*** Dataset entries
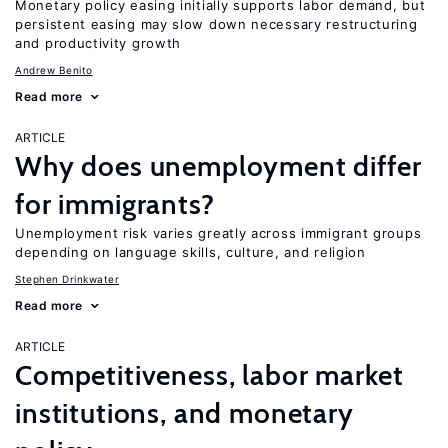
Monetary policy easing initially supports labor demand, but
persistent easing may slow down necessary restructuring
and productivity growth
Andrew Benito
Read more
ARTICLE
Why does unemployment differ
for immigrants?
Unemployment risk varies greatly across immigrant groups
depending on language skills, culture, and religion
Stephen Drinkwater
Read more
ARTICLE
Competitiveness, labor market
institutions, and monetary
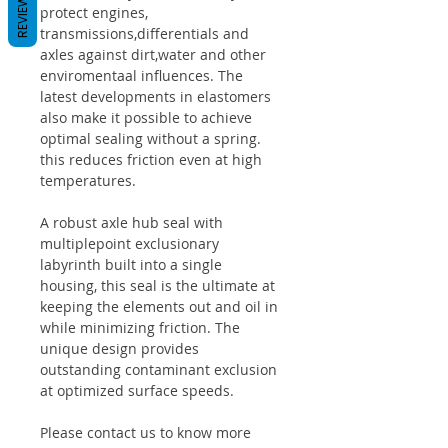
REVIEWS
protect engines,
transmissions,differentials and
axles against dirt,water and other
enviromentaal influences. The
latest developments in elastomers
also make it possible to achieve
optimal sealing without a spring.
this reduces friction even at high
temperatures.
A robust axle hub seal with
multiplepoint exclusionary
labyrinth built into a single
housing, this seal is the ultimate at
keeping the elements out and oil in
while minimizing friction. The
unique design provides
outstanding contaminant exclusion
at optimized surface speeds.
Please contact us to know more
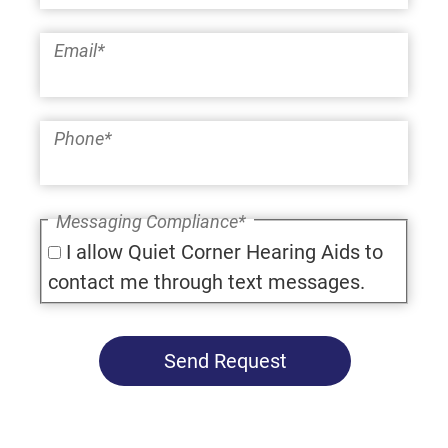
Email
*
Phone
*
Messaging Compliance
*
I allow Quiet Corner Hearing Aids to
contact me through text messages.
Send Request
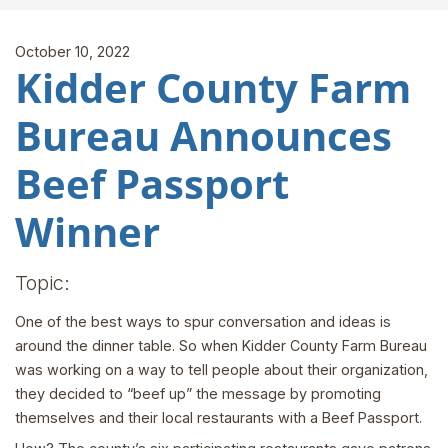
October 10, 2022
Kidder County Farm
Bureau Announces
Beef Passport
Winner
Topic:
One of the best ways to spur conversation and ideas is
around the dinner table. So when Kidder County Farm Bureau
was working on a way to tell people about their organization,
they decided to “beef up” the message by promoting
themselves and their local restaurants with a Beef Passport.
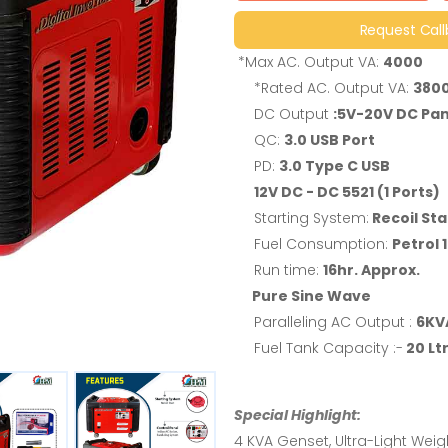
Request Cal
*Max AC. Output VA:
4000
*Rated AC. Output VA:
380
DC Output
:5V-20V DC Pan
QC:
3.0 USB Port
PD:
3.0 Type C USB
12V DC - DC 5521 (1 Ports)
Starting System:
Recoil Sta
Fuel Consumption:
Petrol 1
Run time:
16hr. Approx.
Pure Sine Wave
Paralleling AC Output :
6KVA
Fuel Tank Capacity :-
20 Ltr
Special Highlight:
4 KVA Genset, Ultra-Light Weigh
******
#### Instructions to follow:
Return only the lines running from the start of the entries above to the line that contains "around the dinner", inclusive, and omit every picture.

#### Reply to the exercise:
Monetary policy easing initially supports labor demand, but
persistent easing may slow down necessary restructuring
and productivity growth
Andrew Benito
Read more
ARTICLE
Why does unemployment differ
for immigrants?
Unemployment risk varies greatly across immigrant groups
depending on language skills, culture, and religion
Stephen Drinkwater
Read more
ARTICLE
Competitiveness, labor market
institutions, and monetary
REVIEWS
protect engines,
transmissions,differentials and
axles against dirt,water and other
enviromentaal influences. The
latest developments in elastomers
also make it possible to achieve
optimal sealing without a spring.
this reduces friction even at high
temperatures.
A robust axle hub seal with
multiplepoint exclusionary
labyrinth built into a single
housing, this seal is the ultimate at
keeping the elements out and oil in
while minimizing friction. The
unique design provides
outstanding contaminant exclusion
at optimized surface speeds.
Please contact us to know more
Email
*
Phone
*
Messaging Compliance
*
I allow Quiet Corner Hearing Aids to
contact me through text messages.
Send Request
October 10, 2022
Kidder County Farm
Bureau Announces
Beef Passport
Winner
Topic:
One of the best ways to spur conversation and ideas is
around the dinner table. So when Kidder County Farm Bureau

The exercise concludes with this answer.